Understanding Reasoning LLMsMethods and Strategies for Building and Refining Reasoning Models by Sebastian Raschka
- Matvei Kudelin
- Mar 16
- 7 min read
This article describes the four main approaches to building reasoning models, or how we can enhance LLMs with reasoning capabilities. I hope this provides valuable insights and helps you navigate the rapidly evolving literature and hype surrounding this topic.

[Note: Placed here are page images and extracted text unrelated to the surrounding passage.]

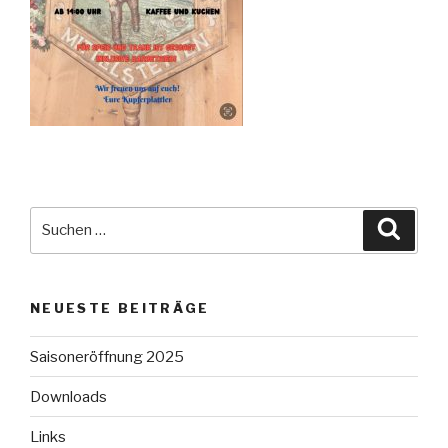
Suche
Suche
nach:
NEUESTE BEITRÄGE
Saisoneröffnung 2025
Downloads
Links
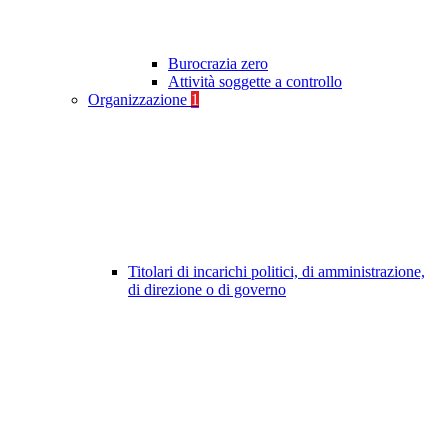
Burocrazia zero
Attività soggette a controllo
Organizzazione
1
Titolari di incarichi politici, di amministrazione,
di direzione o di governo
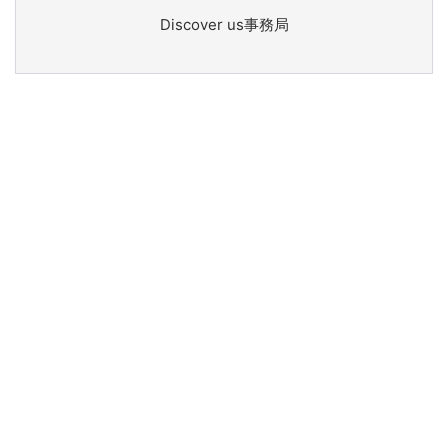
Discover us事務局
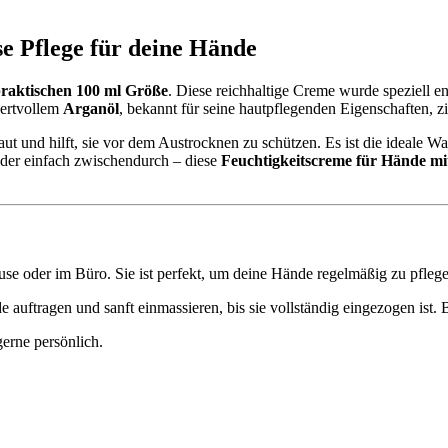
e Pflege für deine Hände
raktischen 100 ml Größe
. Diese reichhaltige Creme wurde speziell e
wertvollem
Arganöl
, bekannt für seine hautpflegenden Eigenschaften, z
aut und hilft, sie vor dem Austrocknen zu schützen. Es ist die ideale 
der einfach zwischendurch – diese
Feuchtigkeitscreme für Hände mi
use oder im Büro. Sie ist perfekt, um deine Hände regelmäßig zu pflege
auftragen und sanft einmassieren, bis sie vollständig eingezogen ist.
gerne persönlich.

In 2024, the LLM field saw increasing specialization. Beyond pre-training and fine-tuning, we witnessed the rise of specialized applications, from RAGs to code assistants. I expect this trend to accelerate in 2025, with an even greater emphasis on domain- and application-specific optimizations (i.e., "specializations").

The development of reasoning models is one of these specializations. This means we refine LLMs to excel at complex tasks that are best solved with intermediate steps, such as puzzles, advanced math, and coding challenges. However, this specialization does not replace other LLM applications. Because transforming an LLM into a reasoning model also introduces certain drawbacks, which I will discuss later.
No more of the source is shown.